MONOMOY ISLAND, Mass. -- A pilot flying over Monomoy Island recently captured a stunning image: miles and miles of grey and harbor seals basking in the spring sun.
It's not unusual to see seals there this time of year. What's unusual is seeing that many from that perspective.
Marine biologist Owen Nichols has studied them for fifteen years. He explained why the seal population has increased over the past few decades.
"Well, they were essentially exterminated, extirpated, from our waters right up until the 1960's. So you are seeing a recolonization, essentially a resurgence of seals."
They're not hunted because they are federally protected. Before 1972, when the Marine Mammal Protection Act went into effect, sightings of even a single seal were rare.
But CBS News spotted hundreds on the uninhabited nature reserve where the aerial video was shot.

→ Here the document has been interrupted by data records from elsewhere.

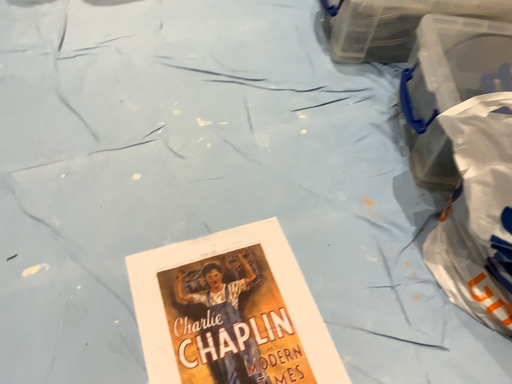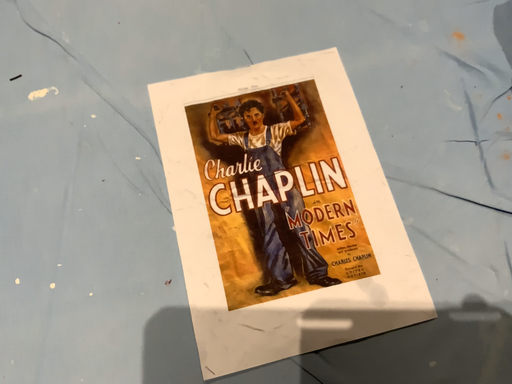 Question: How did the camera likely rotate when shooting the video?

Choices:
 (A) rotated downward
 (B) rotated upward

Answer: (A) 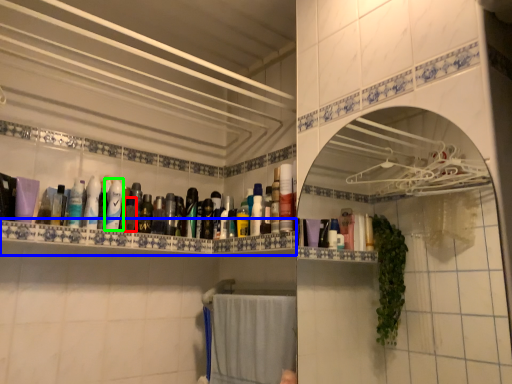 Question: Based on their relative distances, which object is farther from mouthwash (highlighted by a red box)? Choose from shelve (highlighted by a blue box) and mouthwash (highlighted by a green box).

Choices:
 (A) shelve
 (B) mouthwash

Answer: (A) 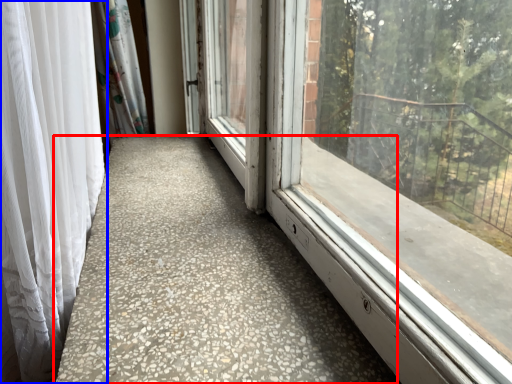 Question: Which object appears farthest to the camera in this image, concrete (highlighted by a red box) or curtain (highlighted by a blue box)?

Choices:
 (A) concrete
 (B) curtain

Answer: (A) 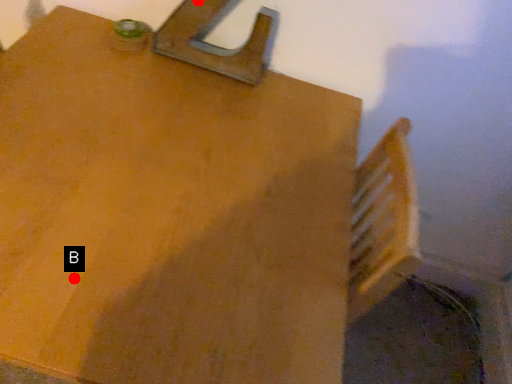 Question: Two points are circled on the image, labeled by A and B beside each circle. Which point is further to the camera?

Choices:
 (A) A is further
 (B) B is further

Answer: (A) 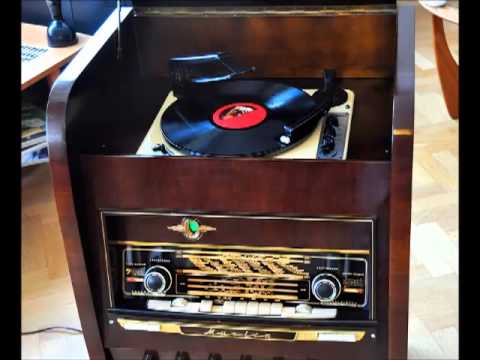 At what (x,y) coordinates should I click in order to perform the action: click on turntable. Please return your answer as a coordinate pair (x, y). Looking at the image, I should click on (278, 151).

Biologists say the resurgence of seals is likely one of the reasons there's also been a rise in the number of sharks in these waters, looking for food.
Researchers counted 68 great whites off Cape Cod in 2014. That number doubled to 140 last year. But the hordes of seals are not only attracting sharks -- local fishermen like Doug Feeney say they're eating too many fish.
"To us as fishermen, that's way too much. It's very taxing on us, it's very stressing."
Seals are voracious eaters. An 800-pound male could consume up to six percent of his body weight each day. That's 50 pounds of fish, including valuable species like cod and flounder.
Feeney and Nichols are part of an alliance of scientists and fishermen who are trying to find a middle ground to perhaps control the seal population. They want to celebrate a conservation victory, while protecting many of these people's livelihood.